En tenant compte des exigences scolaires dans la construction de l’objet de recherche pour la distinction des façons de lire, on ne « succombe [pas] à l’illusion qui fonde la reconnaissance d’une légitimité » 93 . On pointe en revanche que tous les lecteurs sont directement confrontés à cette légitimité lorsqu’ils sont élèves.
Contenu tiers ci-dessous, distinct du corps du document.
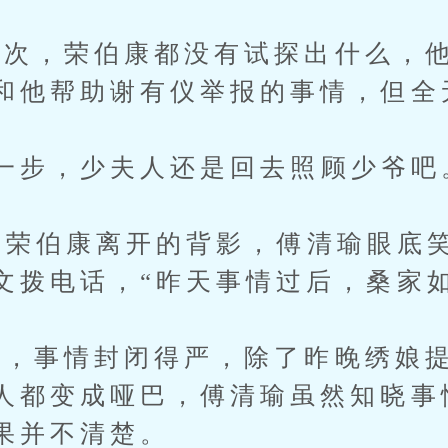
，荣伯康都没有试探出什么，他
和他帮助谢有仪举报的事情，但全
步，少夫人还是回去照顾少爷吧
荣伯康离开的背影，傅清瑜眼底
文拨电话，“昨天事情过后，桑家如
事情封闭得严，除了昨晚绣娘提
人都变成哑巴，傅清瑜虽然知晓事
果并不清楚。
On se donne donc les moyens de rendre compte des conditions sociales de difficultés ou d’aisances scolaires en matière de lecture.

Notes
86.

P. Bourdieu, La Distinction, op. cit.,p. 576 et p. 70-71, on souligne.

87.

P. Bourdieu, La Distinction, op. cit.,p. 72.

88.

B. Lahire, « Ecrits hors école », op. cit.,p. 147.

89.

La suggestion de H. R. Jauss de concevoir l’horizon d’attente du lecteur comme étant constitué de ses expériences extra-lectorales et lectorales est intéressante (au regard d’une sociologie de la socialisation, l’opposition entre détermination de classe et détermination de l’histoire individuelle fait en revanche peu sens). Pour lui, la compréhension d’un texte par un lecteur « inclut les attentes concrètes correspondant à l’horizon de ses intérêts, désirs, besoins et expériences tels qu’ils sont déterminés par la société et la classe à laquelle il appartient aussi bien que par son histoire individuelle. Il n’est guère besoin d’insister sur le fait qu’à cet horizon d’attente concernant le monde et la vie sont intégrées aussi déjà des expériences littéraires antérieures. », H. R. Jauss, Pour une esthétique de la réception, op. cit.,p. 259. J.-M. Goulemot fait pour sa part une grande place aux lectures antérieures : « Le livre lu prend son sens de ce qui a été lu avant lui, selon un mouvement réducteur au connu, à l’antériorité. Pour une large part, le sens naît de cet en-dehors culturel tout autant que du texte lui-même [...]. Tout le savoir antérieur - savoir figé, institutionnalisé, savoir mouvant, traces et bribes - travaille le texte offert au déchiffrement. Il n’y a jamais saisie autonome, sens constitué, imposé par le livre mis en lecture. La bibliothèque culturelle [...] est même, je crois, la condition de possibilité de constitution de sens », in J.-M. Goulemot, « De la lecture comme production de sens », in R. Chartier (dir.), Pratiques de la lecture, op. cit, p. 124-125.

90.

B. Lahire, L’Homme pluriel, op. cit., p. 81.

91.

Pour P. Bourdieu, en outre, parce que le marché scolaire n’a que le monopole de la certification du capital culturel et non celui de sa constitution, il se plie majoritairement à la reconnaissance du capital culturel des classes dominantes parce, P. Bourdieu, La Distinction, op. cit., p. 88.

92.

C. Grignon et J.-C. Passeron, Le Savant et le populaire, op. cit., p. 80-81. J.-C. Passeron estime que les situations de confrontation directe avec les exigences culturelles dominantes sont peu propices à la saisie des activités culturelles des classes populaires, dans ce qu’elles ne doivent pas à leur position dans les rapports de domination culturelle : « C’est l’oubli de la domination, non la résistance à la domination, qui ménage aux classes populaires le lieu privilégié de leurs activités culturelles les moins marquées par les effets symboliques de la domination. », p. 81.

93.

P. Bourdieu, La Distinction, op. cit., p. 29.